I had the car towed to the dealer back then, but was told
it was OK to drive (although there would be significant
loss of power).
Of course, that may not be the problem in this case.
The possibilities are endless. What you need to do is pull the trouble
codes. This is easy and free at Autozone. If you are in California, you can
visit an Autozone store, where they will put the scan tool on your credit
card and you take the tool home with you. After pulling the codes, you
return the scan tool and Autozone puts a Full Credit for the previous
"purchase" back onto your card, making the tool free to use.
There is a data port along the bottom edge of the dashboard that you plug
the scan tool into. Once the scan tool is connected, set the Igniton Switch
to ON but not START, and the codes that are stored will be displayed. Come
back here with the code list and we should be able to help you determine
what the repairs needed will be.
I like this link for diagnosing the codes ...
Once you pull the codes and jot down the list, you can reset them --
directions are on the scan tool. After you start the car and it runs poorly
and the Check light comes on again, yuou can repeat pulling the codes, and
this will tell you what the actual problem is. (Codes can be stored from
months ago that are truely transient problems that have nothing to do with
the price of beans today, so the second pull of codes will give a code that
matches one from the first list, this will be the actual problem and all of
the others are likely to be old and of no consequence.)
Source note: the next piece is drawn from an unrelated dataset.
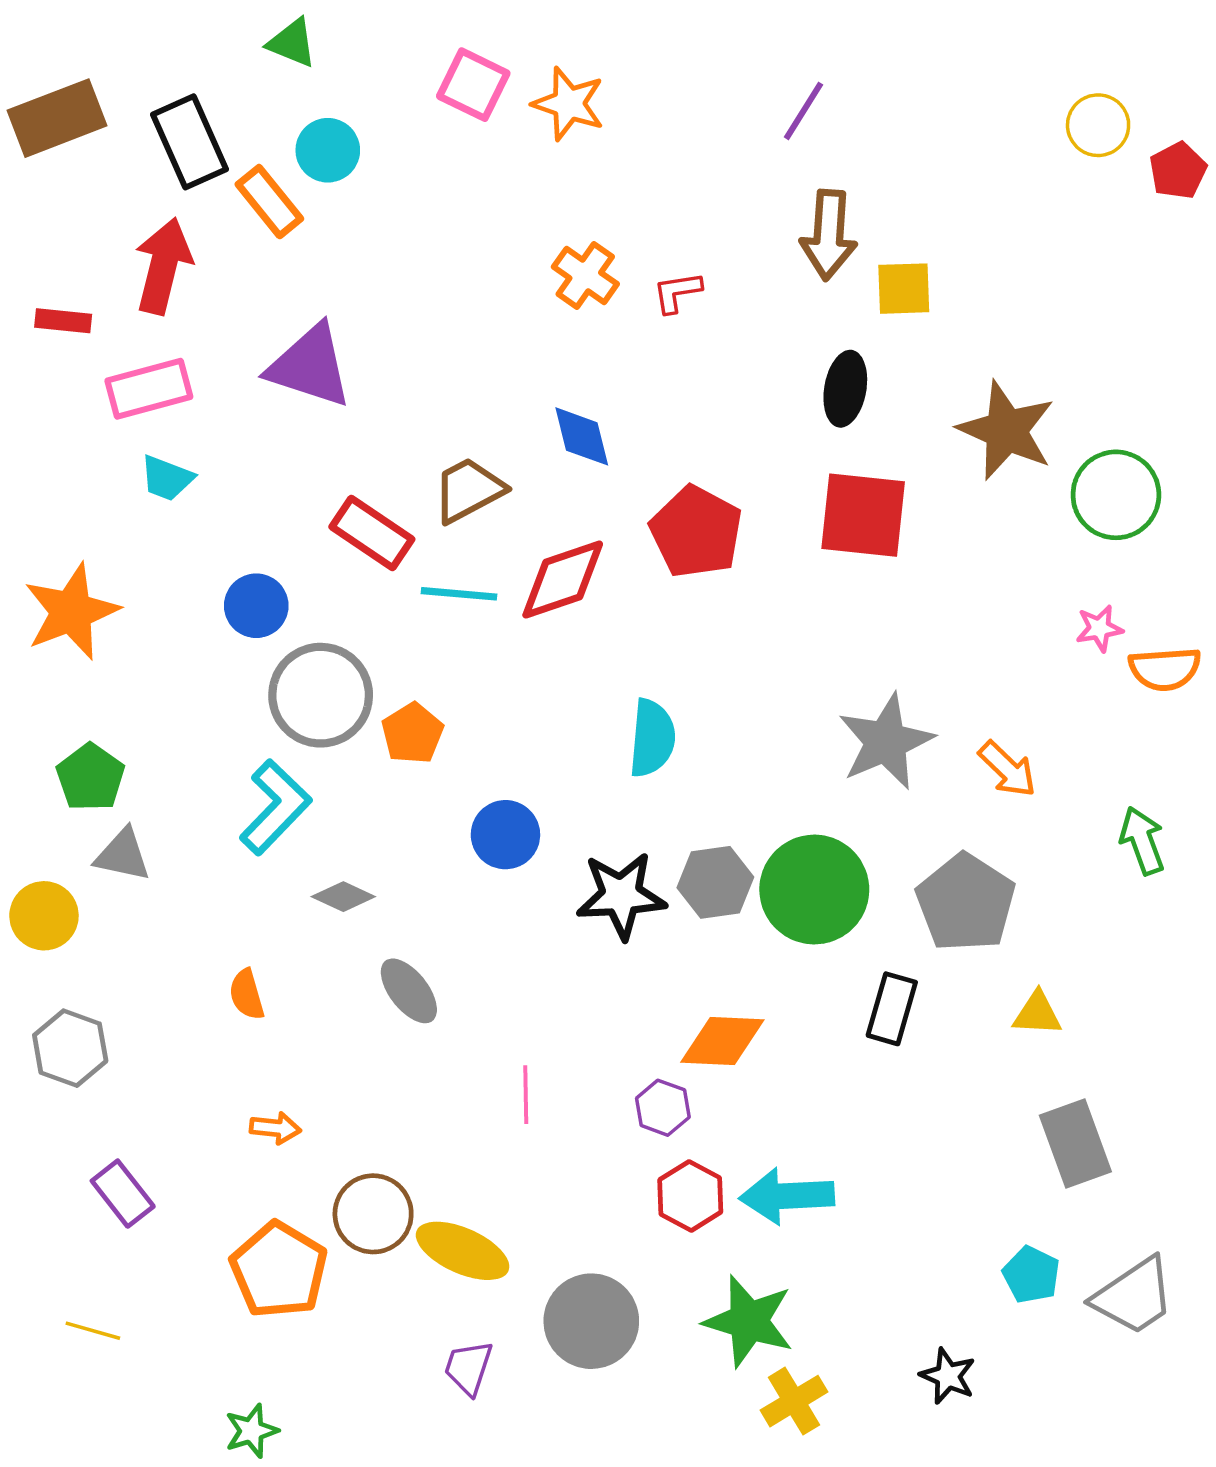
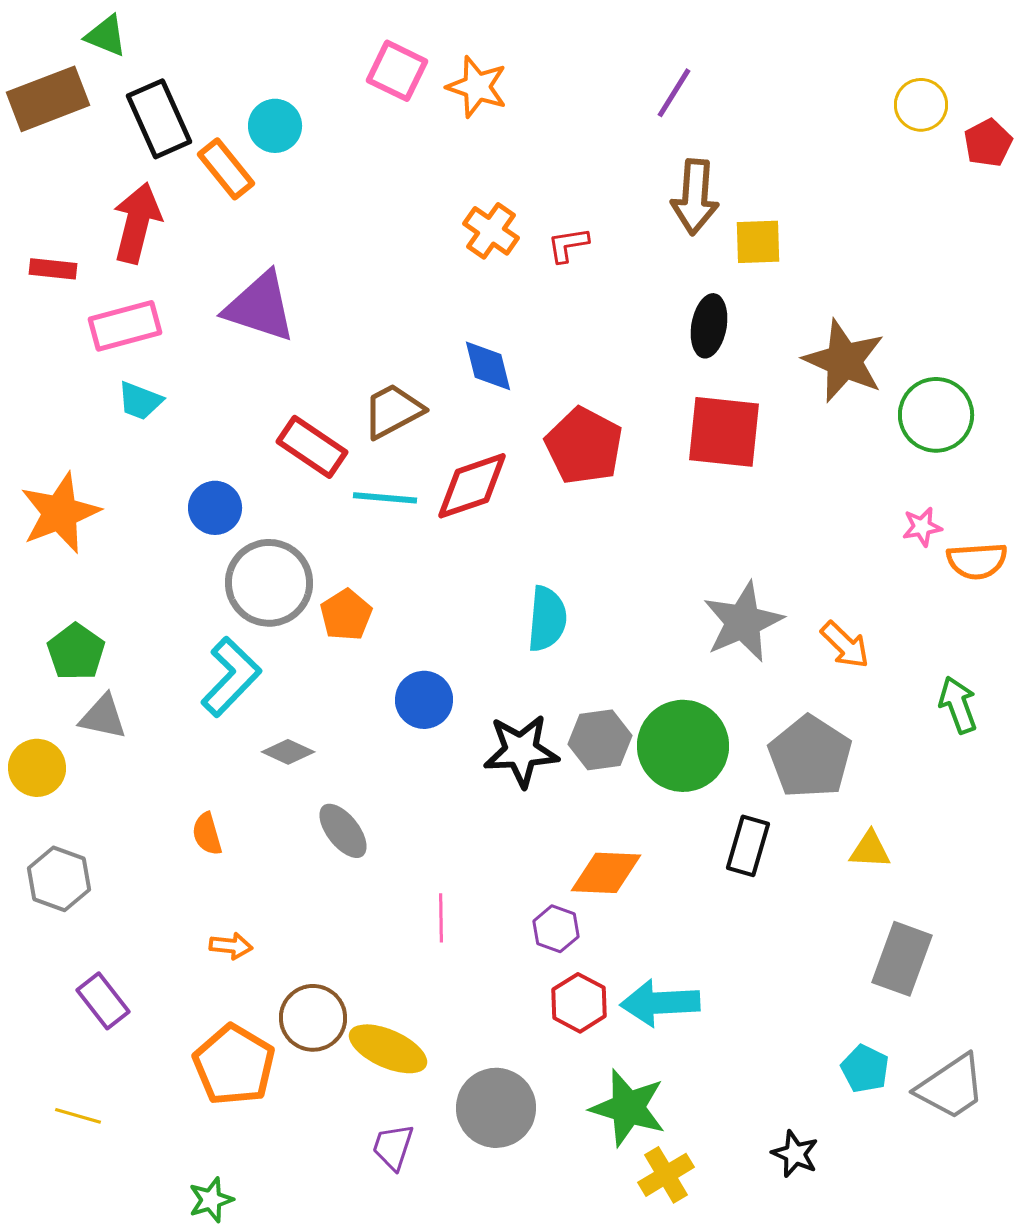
green triangle: (292, 43) -> (106, 36), moved
gray rectangle: (1075, 1144) -> (902, 959), turned 40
If you are outside of California, I do not know if Autozone will do the
same -- allow you to leave the store with the scan tool. You can purchase a
scan tool for less than BMW charges for the service to extract the codes
though. And, if the problem is one that you can fix at home, the scan tool
is a good buy, but if the problem requires dealer service (or equivelent),
the education is probably worth the cost of the tool. The scan tool is not
unique to your car, you can use it on any 1996 or later make or model
automobile or light truck.
By your description -- runs rough at idle -- my money is on a bad ignition
coil. Your car uses a separate ignition coil for each spark plug. Along the
top of the motor you will see two round plastic plugs, pop these out with a
small screwdriver -- be careful to not brake them. This allows the entire
top cover of the motor to be lifted out. Under this cover, you will find the
coil packs with the spark plugs immediately below them. The coil packs are
held on with two 10mm nuts, and the spark plugs take the standard 5/8"
(15mm?) Spark Plug socket.
If this is the problem, the cost of the scan tool and a coil pack will be
less than the cost of the service call at the dealership.
If you are new to this sort of thing, I suggest you get a friend that is not
new to it to help guide. Reward the friend with a 6-pack after the job is
done. There are common things -- anti-sieze compound -- that should be done
with installing plugs that one familiar with this sort of thing should
already know, and which if you are not aware of can create problems down the
road. The work is easy if it is what I suspect is true, but if not done
right, you can shoot yourself in the foot.